Monthly Archives: June 2015

Blind Spots

While I was in training as a group therapist, a fellow student was distraught because she couldn’t imagine the colors red and gray. The therapist/supervisor parrots not seeing colors as he asked her about the qualities of red and gray. She was in a double bind. If you can’t imagine the colors, logically you can’t describe them; if you describe them, you can imagine them. She continued describing the colors while appearing emotionally distraught at her inability to express them.

There was another student in the same group which was holding back from going to school because, “I will be forty-four when I get out.” The supervisor asked him, “How old will you be in four years if you don’t go to school?” The reply, “Forty-four…that doesn’t seem right.” He was holding himself back by worrying about something that he couldn’t change.
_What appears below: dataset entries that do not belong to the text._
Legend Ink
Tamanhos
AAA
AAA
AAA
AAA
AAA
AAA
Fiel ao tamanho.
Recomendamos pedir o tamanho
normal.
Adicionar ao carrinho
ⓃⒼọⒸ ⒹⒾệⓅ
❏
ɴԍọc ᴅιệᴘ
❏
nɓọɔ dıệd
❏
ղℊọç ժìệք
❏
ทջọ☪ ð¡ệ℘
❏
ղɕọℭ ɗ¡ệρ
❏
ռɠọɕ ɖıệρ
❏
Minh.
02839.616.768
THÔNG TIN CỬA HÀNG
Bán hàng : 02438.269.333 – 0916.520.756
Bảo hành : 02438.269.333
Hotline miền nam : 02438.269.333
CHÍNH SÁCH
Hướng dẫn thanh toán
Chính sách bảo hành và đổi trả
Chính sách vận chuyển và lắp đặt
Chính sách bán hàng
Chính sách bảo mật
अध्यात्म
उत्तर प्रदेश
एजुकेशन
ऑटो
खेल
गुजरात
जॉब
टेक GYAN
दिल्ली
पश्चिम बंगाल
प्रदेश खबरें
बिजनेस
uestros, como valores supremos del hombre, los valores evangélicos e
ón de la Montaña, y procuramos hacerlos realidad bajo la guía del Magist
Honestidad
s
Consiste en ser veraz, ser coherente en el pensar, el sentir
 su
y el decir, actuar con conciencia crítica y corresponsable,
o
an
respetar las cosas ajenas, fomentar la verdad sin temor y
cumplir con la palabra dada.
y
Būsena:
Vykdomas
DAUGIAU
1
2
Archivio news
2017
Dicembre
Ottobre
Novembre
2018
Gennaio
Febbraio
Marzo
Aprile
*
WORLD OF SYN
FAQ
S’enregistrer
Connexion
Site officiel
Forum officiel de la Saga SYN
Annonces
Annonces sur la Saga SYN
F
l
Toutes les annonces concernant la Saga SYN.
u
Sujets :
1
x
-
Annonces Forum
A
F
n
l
On yet another occasion, a student said, “I’m stuck, out of ideas. I just don’t know what to do.” The supervisor asked him, “What would you do if you could think of it?” The student began responding, and then said, “That’s not fair, YOU made me think of something to do when you knew I couldn’t.”

I have noticed in my critique group that some of us (I include myself here) can’t see our own writing problems and repeat them. We come to a group full of hope that we have finally written a piece that will sail through critique only to have the same old problems pointed out to us. We can’t imagine how we could have missed those problems again. We can’t see red or gray. We will have to take some time, let’s say a year, and study our problems and fix them, but we will be a year older if we do that. Worst of all we can’t come up with any ideas about how to fix our perpetual problems.

The problem is we are in a double-blind that prevents us from seeing our own flaws. Interestingly, the same people quickly point to the flaws of others, even the flaws they can’t find in their own work. It’s a curious problem.

Here’s why I think it occurs: We typically use two ego states when writing fiction. The child within is the one that comes up with original ideas. Our adult within tells us to follow certain rules, but we don’t listen much to that when being creative.

Look at all the advice to writers when writing first drafts: Don’t edit, Don’t stop yourself, let it flow free without restriction. You can come back later and fix it.

Another way is saying the same thing is, “If you regularly stop your child from being playful when you write, it will grow tired of playing and you will lose your muse. You have to let the child play, then come back later and use adult rules to clean up the child’s mess. Or, filter the writing through parent rules and edit out the offending parts to make it acceptable.”

The problem occurs when we won’t actually turn into our adult. When we can’t see the child’s problems. We have blind spots.  When we let it run free in the literary supermarket, fearing we will damage its self-esteem if we correct it in public.

Editing requires an adult in the driver’s seat who knows the rules, knows markets and created their own goals.

Pumping a Dry Well

Every once in a while, my get-up-and-go gets up and goes. Coming up with ideas becomes hard, my mind seems to be blank, and projects that enthralled me yesterday are as dry as a cow’s skull in the Chihuahua desert. What to do?

People have many ways of dealing with writer’s block. One of my favorites is to walk away from whatever I’m working on and do something else that’s creative. I may start an entirely unrelated story; research an idea, exercise, or cook, anything that takes me away from the dead spot.

I used to race sailboats. At times, there are calms and you sit dead in the water, but there are things you can do. The best of those is to look for a spot where the water is rippled. That tells you there is wind there. You point your boat to where there is some activity and hope it will get good winds. The same applies to writing. You can sit in a dead space forever, but if you go to where there is some activity, you can get started again.

Another thing to do is to change your mindset about what you are doing. When it comes to writing there are several categories of activity, among them are: creative writing, rereading your work out loud, having someone else read it, scanning your work for known errors, designing book covers,  writing endnotes, preparing your book for epublication, and marketing your work.

I believe each of these activities use different ego states, different ways of thinking. When you go from creative writing to editing, for example, you change your perspective and use different parts of your brain.  Creativity requires childlike ideation; editing requires adult thinking. It is almost impossible to do those two activities at the same time.

Putting heavy demands on yourself when your creativity goes—when you dry up, hardly ever works. Why? It’s like telling a bored child to stop being bored and play. They sullenly stare at you like a zombie waiting for you to tell them how to play. You have to distract them by having them do something else, only then can they get back into their playing mode.

The problem is the same with many writers. If you tell them to just be creative, they give you the same look as a child you’ve told to play. You have to change your view of life if you’re stuck.

I believe this so strongly that I worked it into my lectures at the university where I worked. I didn’t intentionally include it. When I retired, my students gave me a plaque that read, “Change your thoughts and you change your world.” Each of us can change how we look at the world at will.